The Economic Participation and Opportunity sub-index contains three concepts: the participation gap, the remuneration gap and the advancement gap. The participation gap is captured using the difference between women and men in labour-force participation rates. The remuneration gap is captured through a hard data indicator (ratio of estimated female-to-male earned income) and a qualitative indicator gathered through the World Economic Forum’s annual Executive Opinion Survey (wage equality for similar work).
Finally, the gap between the advancement of women and men is captured through two hard data statistics (the ratio of women to men among legislators, senior officials and managers, and the ratio of women to men among technical and professional workers).

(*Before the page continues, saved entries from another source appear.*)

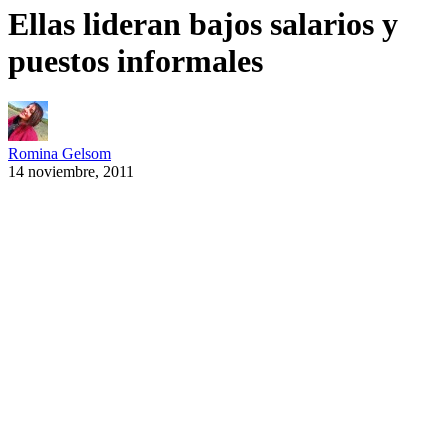
Ellas lideran bajos salarios y
puestos informales
Romina Gelsom
14 noviembre, 2011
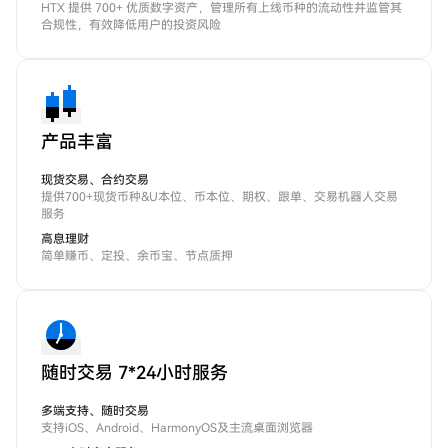
HTX 提供 700+ 优质数字资产，管理所有上线币种的流动性并监管其
合规性，有效降低用户的投资风险
产品丰富
现货交易、合约交易
提供700+现货币种&U本位、币本位、期权、跟单、交易机器人交易
服务
高息理财
简单赚币、定投、余币宝、节点质押
随时交易 7*24小时服务
多端支持、随时交易
支持iOS、Android、HarmonyOS及主流桌面浏览器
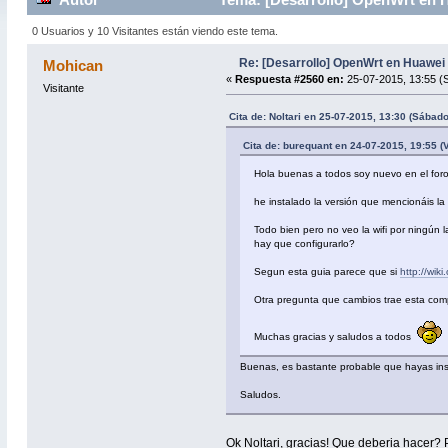
0 Usuarios y 10 Visitantes están viendo este tema.
Re: [Desarrollo] OpenWrt en Huawe
Mohican
«
Respuesta #2560 en:
25-07-2015, 13:55 (
Visitante
Cita de: Noltari en 25-07-2015, 13:30 (Sábado
Cita de: burequant en 24-07-2015, 19:55 (
Hola buenas a todos soy nuevo en el foro
he instalado la versión que mencionáis l
Todo bien pero no veo la wifi por ningún 
hay que configurarlo?
Segun esta guia parece que si
http://wik
Otra pregunta que cambios trae esta compil
Muchas gracias y saludos a todos
Buenas, es bastante probable que hayas inst
Saludos.
Ok Noltari, gracias! Que deberia hacer? 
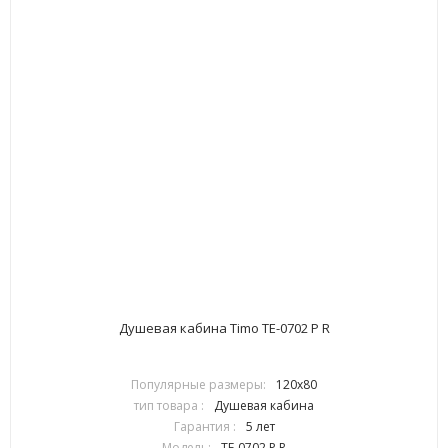
Душевая кабина Timo TE-0702 P R
Популярные размеры:
120х80
тип товара :
Душевая кабина
Гарантия :
5 лет
Модель:
TE-0702 P R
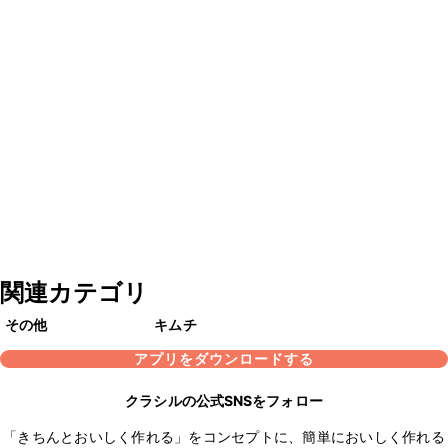
関連カテゴリ
その他
キムチ
アプリをダウンロードする
クラシルの公式SNSをフォロー
「きちんとおいしく作れる」をコンセプトに、簡単においしく作れる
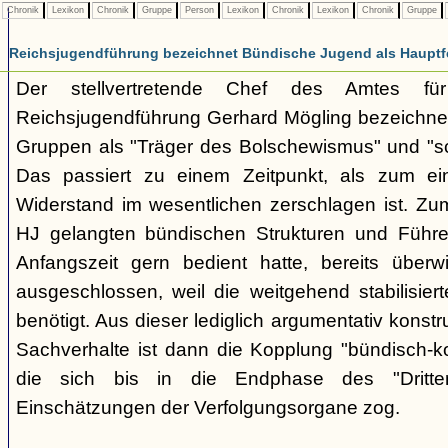
Chronik
Lexikon
Chronik
Gruppe
Person
Lexikon
Chronik
Lexikon
Chronik
Gruppe
Reichsjugendführung bezeichnet Bündische Jugend als Hauptf
Der stellvertretende Chef des Amtes fü
Reichsjugendführung Gerhard Mögling bezeichnet 
Gruppen als "Träger des Bolschewismus" und "sc
Das passiert zu einem Zeitpunkt, als zum ei
Widerstand im wesentlichen zerschlagen ist. Zum
HJ gelangten bündischen Strukturen und Führer
Anfangszeit gern bedient hatte, bereits überwi
ausgeschlossen, weil die weitgehend stabilisier
benötigt. Aus dieser lediglich argumentativ konst
Sachverhalte ist dann die Kopplung "bündisch-
die sich bis in die Endphase des "Dritte
Einschätzungen der Verfolgungsorgane zog.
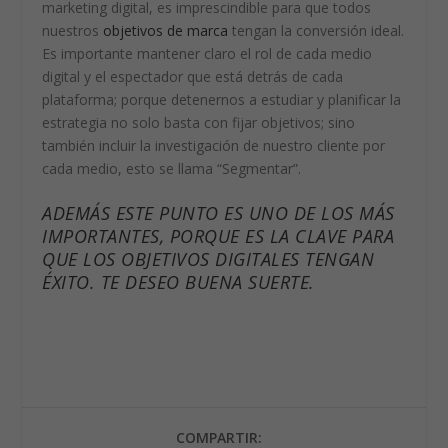
marketing digital, es imprescindible para que todos
nuestros
objetivos de marca
tengan la conversión ideal.
Es importante mantener claro el rol de cada medio
digital y el espectador que está detrás de cada
plataforma; porque detenernos a estudiar y planificar la
estrategia no solo basta con fijar objetivos; sino
también incluir la investigación de nuestro cliente por
cada medio, esto se llama “Segmentar”.
ADEMÁS ESTE PUNTO ES UNO DE LOS MÁS
IMPORTANTES, PORQUE ES LA CLAVE PARA
QUE LOS OBJETIVOS DIGITALES TENGAN
ÉXITO. TE DESEO BUENA SUERTE.
COMPARTIR:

The Educational Attainment sub-index captures the gap between women’s and men’s current access to education through the enrolment ratios of women to men in primary-, secondary- and tertiary-level education. A longer-term view of the country’s ability to educate women and men in equal numbers is captured through the ratio of women’s literacy rate to men’s literacy rate.
Health and Survival sub-index provides an overview of the differences between women’s and men’s health using two indicators. The first is the sex ratio at birth, which aims specifically to capture the phenomenon of “missing women”, prevalent in countries with a strong son preference. Second, the index uses the gap between women’s and men’s healthy life expectancy.
This measure provides an estimate of the number of years that women and men can expect to live in good health by accounting for the years lost to violence, disease, malnutrition and other factors. Political Empowerment sub-index measures the gap between men and women at the highest level of political decision-making through the ratio of women to men in ministerial positions and the ratio of women to men in parliamentary positions. In addition, the reported included the ratio of women to men in terms of years in executive office (prime minister or president) for the last 50 years.
In the last general elections, only three women won elections, compared to 54 males. The three women are; Nnaniki Makwinja (Lentsweletau-Mmopane), Talita Monnakgotla (Kgalagadi North), and Anna Mokgethi (Gaborone Bonnington North). Four women were elected through Specially Elected dispensation; Peggy Serame, Dr Unity Dow, Phildah Kereng and Beauty Manake. All female MPs — save Dow, who resigned — are members of the executive.
Overall, Botswana has 63 seats, all 57 elected by the electorates, and six elected by parliament. Early this year, Botswana Democratic Party (BDP) secretary general and Gaborone North MP, Mpho Balopi, successfully moved a motion in parliament calling for increment of elective seats from 57 to 61. Balopi contented that population growth demands the country respond by increasing the number of MPs.
In Africa, Botswana play second fiddle to countries like Rwanda, Namibia, South Africa, Burundi, and Zimbabwe who have better representation of women, with Rwanda being the only country with more than 50 percent of women in parliament.
The low number of women in parliament is attributed to Botswana’s current, electoral system, First-Past-the-Post. During the 9th parliament, then MP for Mahalapye East tabled a motion in parliament in which she sort to increase the number of Specially Elected MPs in parliament to augment female representation in the National Assembly.
The motion was opposed famously, by then Specially Elected MP, Botsalo Ntuane, who said the citizens were not in favour of such a move since it dilute democracy, instead suggesting the Botswana should switch to Proportional-Representation-System. Botswana is currently undergoing Constitutional Review process, with the commission, appointed in December, expected to deliver the report to President Mokgweetsi Masisi by September this year.